BEGIN
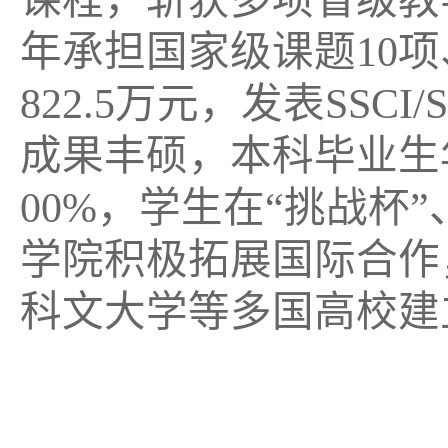
课程，斩获多项省级教
年承担国家级课题10项
822.5万元，发表SSCI/S
成果丰硕，本科毕业生
00%，学生在“挑战杯
学院积极拓展国际合作
科文大学等多国高校建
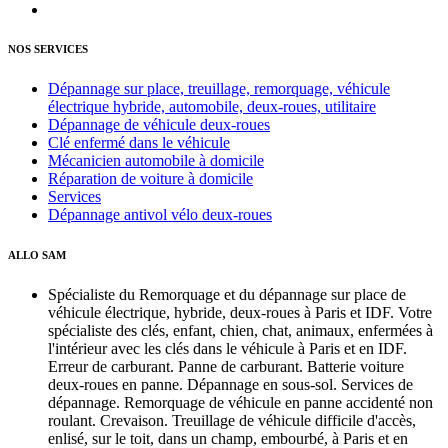
NOS SERVICES
Dépannage sur place, treuillage, remorquage, véhicule
électrique hybride, automobile, deux-roues, utilitaire
Dépannage de véhicule deux-roues
Clé enfermé dans le véhicule
Mécanicien automobile à domicile
Réparation de voiture à domicile
Services
Dépannage antivol vélo deux-roues
ALLO SAM
Spécialiste du Remorquage et du dépannage sur place de
véhicule électrique, hybride, deux-roues à Paris et IDF. Votre
spécialiste des clés, enfant, chien, chat, animaux, enfermées à
l'intérieur avec les clés dans le véhicule à Paris et en IDF.
Erreur de carburant. Panne de carburant. Batterie voiture
deux-roues en panne. Dépannage en sous-sol. Services de
dépannage. Remorquage de véhicule en panne accidenté non
roulant. Crevaison. Treuillage de véhicule difficile d'accès,
enlisé, sur le toit, dans un champ, embourbé, à Paris et en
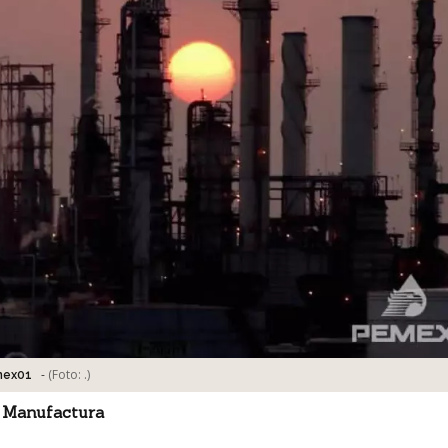
-
(Foto:
.
)
mex01
 Manufactura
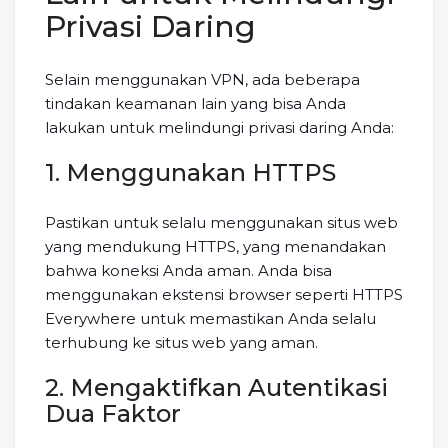
Privasi Daring
Selain menggunakan VPN, ada beberapa
tindakan keamanan lain yang bisa Anda
lakukan untuk melindungi privasi daring Anda:
1. Menggunakan HTTPS
Pastikan untuk selalu menggunakan situs web
yang mendukung HTTPS, yang menandakan
bahwa koneksi Anda aman. Anda bisa
menggunakan ekstensi browser seperti HTTPS
Everywhere untuk memastikan Anda selalu
terhubung ke situs web yang aman.
2. Mengaktifkan Autentikasi
Dua Faktor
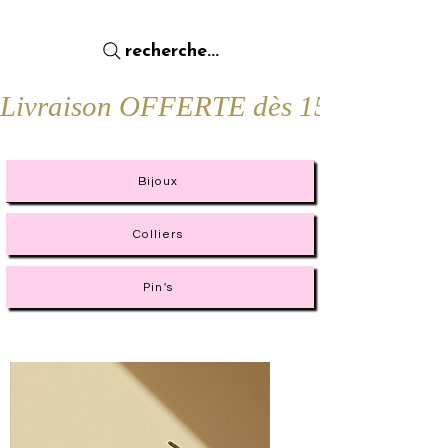
recherche...
Livraison OFFERTE dès 15€ d'achat !
Bijoux
Colliers
Pin's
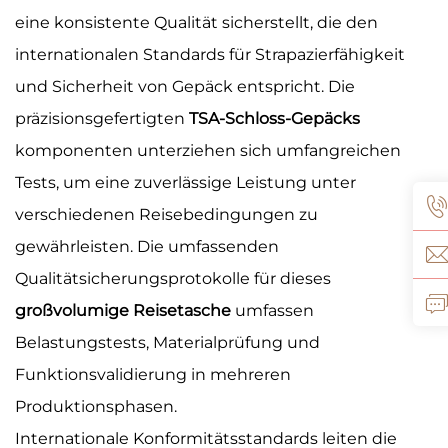
eine konsistente Qualität sicherstellt, die den
internationalen Standards für Strapazierfähigkeit
und Sicherheit von Gepäck entspricht. Die
präzisionsgefertigten
TSA-Schloss-Gepäcks
komponenten unterziehen sich umfangreichen
Tests, um eine zuverlässige Leistung unter
verschiedenen Reisebedingungen zu
gewährleisten. Die umfassenden
Qualitätsicherungsprotokolle für dieses
großvolumige Reisetasche
umfassen
Belastungstests, Materialprüfung und
Funktionsvalidierung in mehreren
Produktionsphasen.
Internationale Konformitätsstandards leiten die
END
→ Action item
Leave out the pictures, then copy all the remaining text in the records exactly.

→ Written response
课程，斩获多项省级教
年承担国家级课题10项
822.5万元，发表SSCI/S
成果丰硕，本科毕业生
00%，学生在“挑战杯
学院积极拓展国际合作
科文大学等多国高校建
NOS SERVICES
Dépannage sur place, treuillage, remorquage, véhicule
électrique hybride, automobile, deux-roues, utilitaire
Dépannage de véhicule deux-roues
Clé enfermé dans le véhicule
Mécanicien automobile à domicile
Réparation de voiture à domicile
Services
Dépannage antivol vélo deux-roues
ALLO SAM
Spécialiste du Remorquage et du dépannage sur place de
véhicule électrique, hybride, deux-roues à Paris et IDF. Votre
spécialiste des clés, enfant, chien, chat, animaux, enfermées à
l'intérieur avec les clés dans le véhicule à Paris et en IDF.
Erreur de carburant. Panne de carburant. Batterie voiture
deux-roues en panne. Dépannage en sous-sol. Services de
dépannage. Remorquage de véhicule en panne accidenté non
roulant. Crevaison. Treuillage de véhicule difficile d'accès,
enlisé, sur le toit, dans un champ, embourbé, à Paris et en
-
(Foto:
.
)
mex01
 Manufactura
Privasi Daring
Selain menggunakan VPN, ada beberapa
tindakan keamanan lain yang bisa Anda
lakukan untuk melindungi privasi daring Anda:
1. Menggunakan HTTPS
Pastikan untuk selalu menggunakan situs web
yang mendukung HTTPS, yang menandakan
bahwa koneksi Anda aman. Anda bisa
menggunakan ekstensi browser seperti HTTPS
Everywhere untuk memastikan Anda selalu
terhubung ke situs web yang aman.
2. Mengaktifkan Autentikasi
Dua Faktor
recherche...
Livraison OFFERTE dès 15€ d'achat !
Bijoux
Colliers
Pin's
eine konsistente Qualität sicherstellt, die den
internationalen Standards für Strapazierfähigkeit
und Sicherheit von Gepäck entspricht. Die
präzisionsgefertigten
TSA-Schloss-Gepäcks
komponenten unterziehen sich umfangreichen
Tests, um eine zuverlässige Leistung unter
verschiedenen Reisebedingungen zu
gewährleisten. Die umfassenden
Qualitätsicherungsprotokolle für dieses
großvolumige Reisetasche
umfassen
Belastungstests, Materialprüfung und
Funktionsvalidierung in mehreren
Produktionsphasen.
Internationale Konformitätsstandards leiten die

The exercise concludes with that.